The communication protocol receiving unit 31 receives the input protocols Xa to Xe from the plurality of home appliances 2a to 2e and the communication protocol transmitting unit 32 outputs the input protocols Xa to Xe to the plurality of home appliances 2a to 2e, Protocol (Ya to Ye).

The input conversion unit 33 converts the input protocols Xa to Xe received by the communication protocol receiving unit 31 into agent input values using the protocol analyzing unit 35 and the output converting unit 34 And outputs an output value such as a control command to be described later to an output protocol (Ya to Ye) using the protocol analyzing unit 35 and outputs it to the communication protocol transmitting unit 32. [

The protocol analyzing unit 35 analyzes the input protocols Xa to Xe and converts them into the agent input values X1a to X1e and at the same time analyzes the output values of the control commands and converts them into output protocols Ya to Ye will be.

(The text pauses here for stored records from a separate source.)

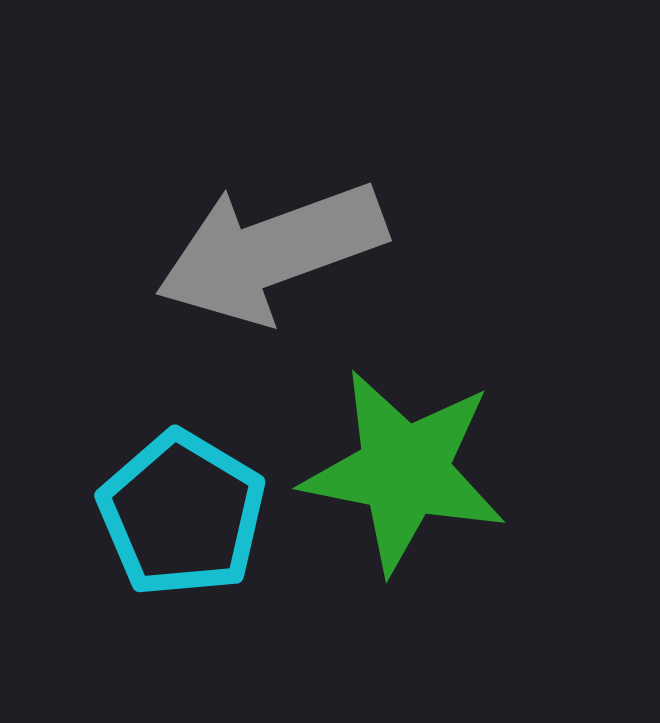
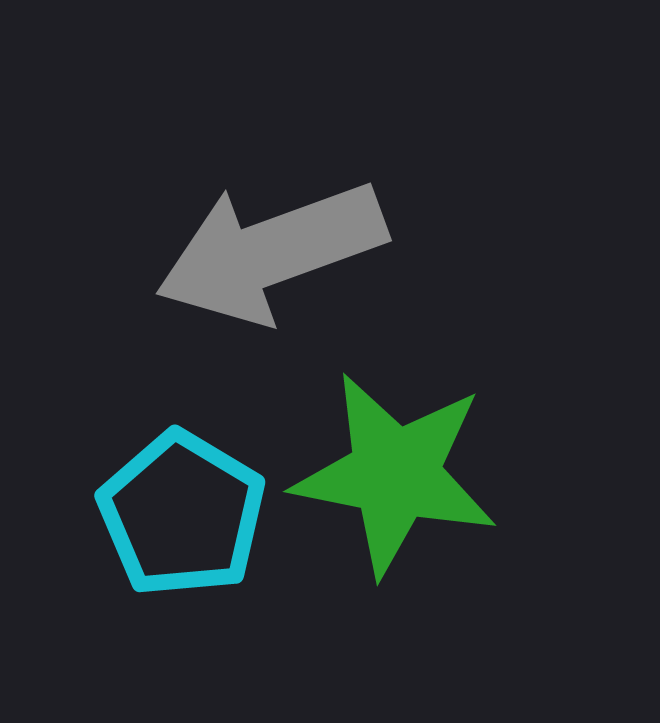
green star: moved 9 px left, 3 px down
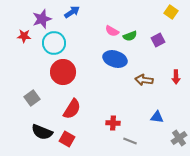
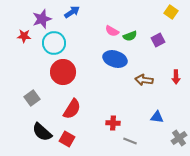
black semicircle: rotated 20 degrees clockwise
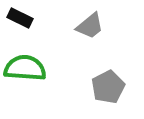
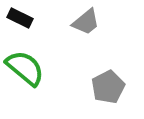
gray trapezoid: moved 4 px left, 4 px up
green semicircle: rotated 36 degrees clockwise
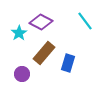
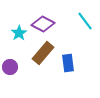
purple diamond: moved 2 px right, 2 px down
brown rectangle: moved 1 px left
blue rectangle: rotated 24 degrees counterclockwise
purple circle: moved 12 px left, 7 px up
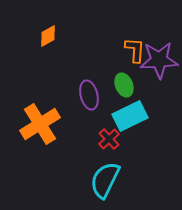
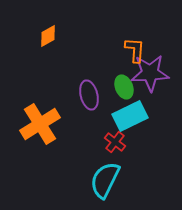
purple star: moved 9 px left, 13 px down
green ellipse: moved 2 px down
red cross: moved 6 px right, 3 px down; rotated 10 degrees counterclockwise
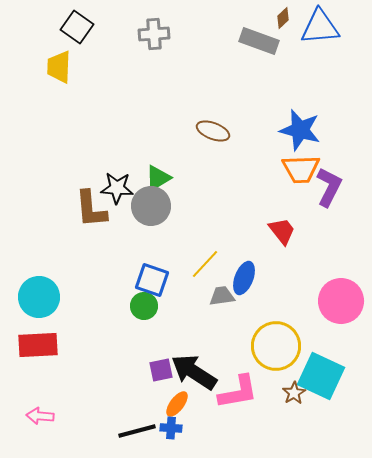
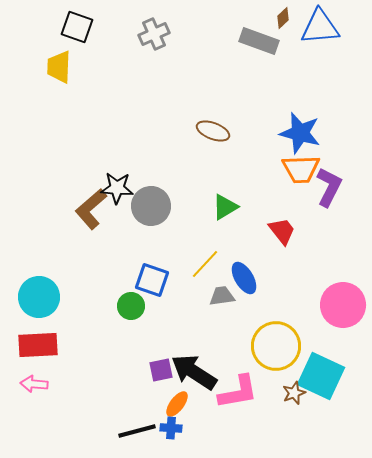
black square: rotated 16 degrees counterclockwise
gray cross: rotated 20 degrees counterclockwise
blue star: moved 3 px down
green triangle: moved 67 px right, 29 px down
brown L-shape: rotated 54 degrees clockwise
blue ellipse: rotated 52 degrees counterclockwise
pink circle: moved 2 px right, 4 px down
green circle: moved 13 px left
brown star: rotated 10 degrees clockwise
pink arrow: moved 6 px left, 32 px up
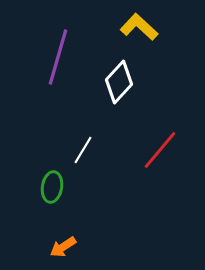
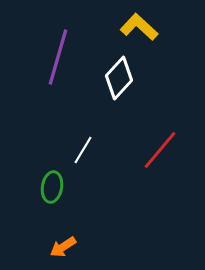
white diamond: moved 4 px up
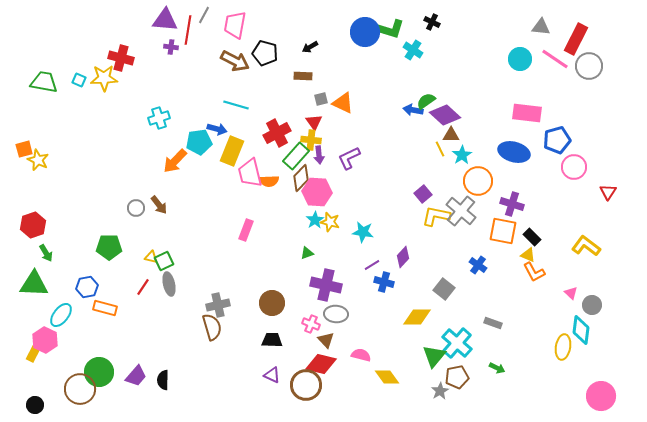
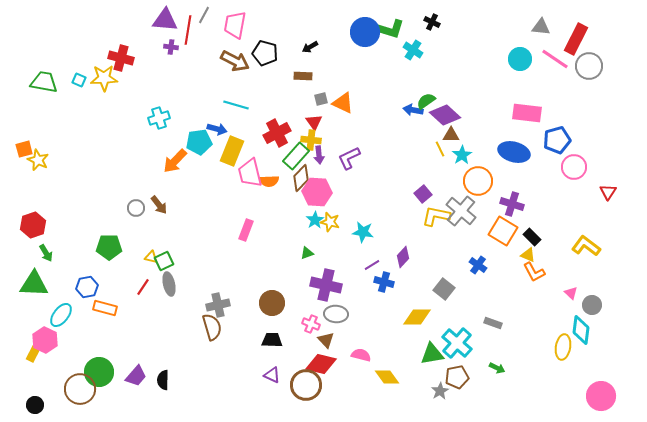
orange square at (503, 231): rotated 20 degrees clockwise
green triangle at (434, 356): moved 2 px left, 2 px up; rotated 40 degrees clockwise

The agent creating unit 36 creates a plurality of home appliance agents 30a to 30e as analysis models corresponding to each of the plurality of home appliances 2a to 2e in the virtual space set in the internal memory of the master appliance 3 will be.

The agent management unit 37 has an agent input value X1a representing the device information (for example, a state change amount) obtained from the plurality of home appliances 2a through 2e for each of the plurality of home appliance agents 30a through 30e And outputs control commands Y1a to Y1e obtained from the plurality of home appliance agents 30a to 30e to the plurality of home appliances 2a to 2e as a result, (Reward) is calculated based on the state change amount obtained from the home appliances 2a to 2e and the value function of the plurality of appliance agents 30a to 30e is updated using the maintenance as a parameter. In this manner, the agent management unit 37 performs learning control on a plurality of home appliances 2a to 2e using reinforcement learning.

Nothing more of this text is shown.